Le service militaire n’est plus obligatoire depuis 1996, et c’est bien dommage car il représentait une source d’inspiration jubilatoire pour les écrivains. Suite des souvenirs de Philippe Jaenada illustrés par Dupuy et Berberian.

LE MARIAGE : PLUS ÇA DURE, PLUS C’EST DIFFICILE !

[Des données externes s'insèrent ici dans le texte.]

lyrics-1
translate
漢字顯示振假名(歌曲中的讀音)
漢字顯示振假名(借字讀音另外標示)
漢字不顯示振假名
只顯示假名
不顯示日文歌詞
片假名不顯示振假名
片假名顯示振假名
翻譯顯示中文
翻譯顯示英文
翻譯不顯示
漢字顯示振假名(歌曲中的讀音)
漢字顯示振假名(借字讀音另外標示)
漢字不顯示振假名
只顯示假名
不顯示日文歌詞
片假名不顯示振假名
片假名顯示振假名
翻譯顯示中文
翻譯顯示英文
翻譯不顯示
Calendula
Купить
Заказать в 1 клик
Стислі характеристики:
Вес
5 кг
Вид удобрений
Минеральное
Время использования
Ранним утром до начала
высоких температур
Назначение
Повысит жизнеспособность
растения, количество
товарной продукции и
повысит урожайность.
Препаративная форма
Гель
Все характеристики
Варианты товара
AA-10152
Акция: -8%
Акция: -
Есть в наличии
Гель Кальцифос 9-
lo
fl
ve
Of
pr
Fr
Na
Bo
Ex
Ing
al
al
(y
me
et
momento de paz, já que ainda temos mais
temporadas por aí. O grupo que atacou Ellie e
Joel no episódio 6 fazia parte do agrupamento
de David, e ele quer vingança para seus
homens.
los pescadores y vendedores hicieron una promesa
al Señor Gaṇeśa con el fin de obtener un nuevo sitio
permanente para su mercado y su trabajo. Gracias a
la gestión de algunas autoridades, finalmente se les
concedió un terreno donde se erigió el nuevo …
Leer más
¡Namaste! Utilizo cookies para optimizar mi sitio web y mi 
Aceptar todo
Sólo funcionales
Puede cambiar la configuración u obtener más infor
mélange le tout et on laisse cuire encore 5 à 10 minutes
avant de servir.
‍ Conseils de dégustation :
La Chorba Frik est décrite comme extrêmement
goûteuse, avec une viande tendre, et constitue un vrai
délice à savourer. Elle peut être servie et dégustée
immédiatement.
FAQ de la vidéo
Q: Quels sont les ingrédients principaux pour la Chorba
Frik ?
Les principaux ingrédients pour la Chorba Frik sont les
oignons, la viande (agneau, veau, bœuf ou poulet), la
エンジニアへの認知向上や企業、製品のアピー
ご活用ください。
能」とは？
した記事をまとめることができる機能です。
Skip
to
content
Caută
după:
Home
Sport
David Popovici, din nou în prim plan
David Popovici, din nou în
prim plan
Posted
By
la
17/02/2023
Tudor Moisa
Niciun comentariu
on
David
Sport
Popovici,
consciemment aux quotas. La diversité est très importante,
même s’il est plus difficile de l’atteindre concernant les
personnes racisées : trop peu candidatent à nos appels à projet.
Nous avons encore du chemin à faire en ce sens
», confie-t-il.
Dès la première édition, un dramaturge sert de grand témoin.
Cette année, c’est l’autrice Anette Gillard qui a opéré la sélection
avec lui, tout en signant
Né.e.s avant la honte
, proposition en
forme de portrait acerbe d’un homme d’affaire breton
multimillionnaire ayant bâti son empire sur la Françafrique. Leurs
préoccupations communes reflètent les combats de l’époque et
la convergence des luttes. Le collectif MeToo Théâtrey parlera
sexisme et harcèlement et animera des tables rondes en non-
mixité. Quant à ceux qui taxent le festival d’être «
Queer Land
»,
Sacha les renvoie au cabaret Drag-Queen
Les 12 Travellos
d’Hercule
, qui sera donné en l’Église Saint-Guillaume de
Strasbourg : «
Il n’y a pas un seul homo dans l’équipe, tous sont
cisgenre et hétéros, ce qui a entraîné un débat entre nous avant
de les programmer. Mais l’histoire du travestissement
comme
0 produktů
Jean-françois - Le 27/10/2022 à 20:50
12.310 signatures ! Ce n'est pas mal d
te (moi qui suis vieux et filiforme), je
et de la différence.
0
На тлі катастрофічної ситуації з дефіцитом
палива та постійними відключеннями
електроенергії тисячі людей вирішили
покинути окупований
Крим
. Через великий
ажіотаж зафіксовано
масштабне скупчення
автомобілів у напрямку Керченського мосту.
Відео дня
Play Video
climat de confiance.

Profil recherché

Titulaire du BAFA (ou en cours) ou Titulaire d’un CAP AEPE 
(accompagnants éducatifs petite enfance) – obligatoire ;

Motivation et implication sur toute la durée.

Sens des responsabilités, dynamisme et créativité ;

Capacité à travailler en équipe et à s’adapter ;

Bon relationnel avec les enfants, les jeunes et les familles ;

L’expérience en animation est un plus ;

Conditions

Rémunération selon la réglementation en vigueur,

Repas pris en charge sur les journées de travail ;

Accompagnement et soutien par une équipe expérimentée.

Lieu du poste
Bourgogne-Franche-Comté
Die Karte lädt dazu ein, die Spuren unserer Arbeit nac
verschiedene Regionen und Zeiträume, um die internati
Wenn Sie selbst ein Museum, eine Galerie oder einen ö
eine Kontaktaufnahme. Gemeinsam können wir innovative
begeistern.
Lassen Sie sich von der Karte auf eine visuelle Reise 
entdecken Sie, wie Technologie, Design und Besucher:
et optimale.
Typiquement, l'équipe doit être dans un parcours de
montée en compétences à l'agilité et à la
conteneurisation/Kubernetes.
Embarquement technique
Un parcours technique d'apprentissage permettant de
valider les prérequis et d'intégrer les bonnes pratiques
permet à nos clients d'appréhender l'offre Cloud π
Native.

Je vais prendre quelques libertés avec la chronologie (je ne respecte rien, je ne crois en rien, je suis un rebelle, un homme libre, un sauvage) et évoquer rapidement la troisième épreuve : le mariage. Juste quelques mots, vite fait, car je suis encore dedans et ne pourrai donc pas raconter la fin, ce qui est frustrant pour le lecteur si le récit qui précède a été long et palpitant : c’est la queue de poisson (et même avec le petit pain de l’habileté littéraire, ça ne passe pas). Je parlerai de tout ça en temps voulu, juste avant ma mort, ou juste

après mon divorce (si je meurs pendant mon divorce, c’est foutu, je ne pourrai jamais écrire de belles pages poignantes sur le couple, le mariage et l’amour, mais enfin ce serait quand même pas de bol). La cérémonie en elle-même s’est plutôt bien passée (si ce n’est que je me sentais mal à l’aise dans mon costume, comme un orang-outan dans un scaphandre, et que je transpirais abondamment (l’instinct des bambins simplets, on dira ce qu’on voudra, c’est quelque chose), ma femme ne s’est pas enfuie, je l’ai embrassée à la Casanova, à la manière des forts, la foule des spectateurs vibrait d’émotion (« Il est bien, son mari, hein ? »), mais c’est maintenant que c’est pénible, que c’est laborieux (s’il y avait une foule de spectateurs chez nous aujourd’hui, ils seraient affligés), et ce qui est terrible avec le mariage, avec le couple et l’amour, c’est que plus ça dure, plus c’est difficile (contrairement à la menuiserie, à la conduite automobile ou au jonglage, par exemple, où l’expérience est utile et l’habitude bénéfique). Bref, attendons la veille de la mort, rien ne sert de s’étendre là-dessus pour le moment, il n’y a pas de quoi faire le malin.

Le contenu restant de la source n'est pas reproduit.